"ibu dan bapak tak memberi izin..."
"AKU TIDAK PEDULI! kalian berdua egois, tak mau mengerti perasaanku."
Tanpa sadar aku membentak ibu. Suara melengking dengan nada tinggiku sukses membuat ibu terdiam.
"INTAN! dimana sopan santunmu hah?" bapak berteriak menatap tajam kearahku. Matanya merah menyala menahan marah.
Tak mau kalah kubalas tatapan tajam bapak, lalu berkata dengan berani, "Aku sudah dewasa dan aku berhak menentukan hidupku." Kuraih ranselku lalu berniat pergi. Tapi bapak mencekal lenganku dengan kasar, tapi kutebas dengan kuat.
"bapak tak berhak atas hidupku."
"jaga ucapanmu." PLAK..ibu menampar pipi kananku keras, terasa panas dan nilu.
Tak ada gunanya bertengkar dengan mereka. Aku pergi dan berlari secepat mungkin. lariku baru terhenti saat di dermaga. Nafasku naik turun tak beraturan. Jantungku berpacu cepat. kapal akan segera berangkat. Ketika hendak mauk, aku melihat seorang anak laki-laki berusia 9 tahun, mata sembabnya menatap pilu ke arahku. Tio. Kuhampiri adik kecilku itu.

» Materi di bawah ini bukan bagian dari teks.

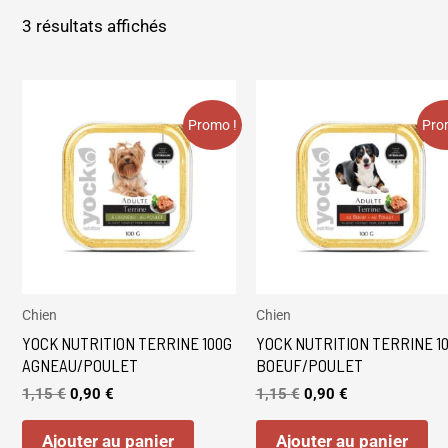
3 résultats affichés
Le
Le
Le
Le
prix
prix
prix
prix
initial
actuel
Promo !
initial
actuel
Pro
était :
est :
était :
est :
1,15 €.
0,90 €.
1,15 €.
0,90 €.
Chien
Chien
YOCK NUTRITION TERRINE 100G
YOCK NUTRITION TERRINE 1
AGNEAU/POULET
BOEUF/POULET
1,15
€
0,90
€
1,15
€
0,90
€
Ajouter au panier
Ajouter au panier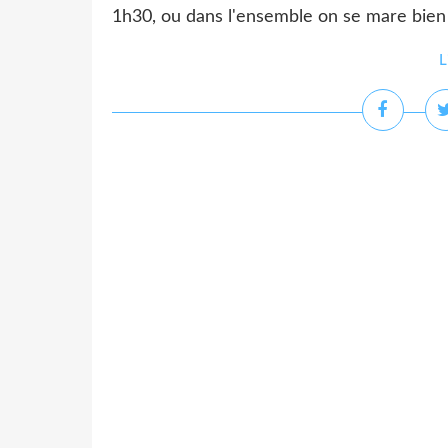
1h30, ou dans l'ensemble on se mare bien à
L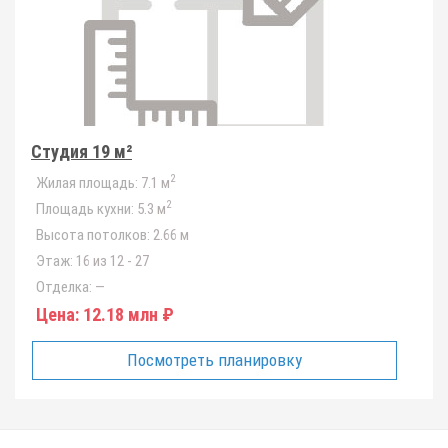
Студия 19 м²
2
Жилая площадь:
7.1 м
2
Площадь кухни:
5.3 м
Высота потолков:
2.66 м
Этаж:
16 из 12 - 27
Отделка:
—
Цена:
12.18 млн ₽
Посмотреть планировку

"jangan menangis tio, kakak perginya tidak lama kok." aku membelai rambut ikalnya. Tampaknya ia melihat pertengkaranku dengan bapak dan ibu. Aku menjelaskan panjang lebar padanya, jika aku tak akan pergi dan meninggalkannya. namun jauh disana, dibawah pohon kelpa, aku melihat bapak. Raut wajahnya menggambarkan kesedihan.
Setelah bapak dan Tio pergi, aku bergegas masuk ke kapal. Lalu duduk di kursi yang sudah disiapkan untuk penumpang. Fikiranku melayang,tamparan ibu berbekas merah dipipiku. Hatiku yang paling terdalam merasa bersalah dengan apa yang telah kukatakan pada mereka.
Teringat aku dengan kenangan sebelum Irwan pamit untuk pergi merantau di kota.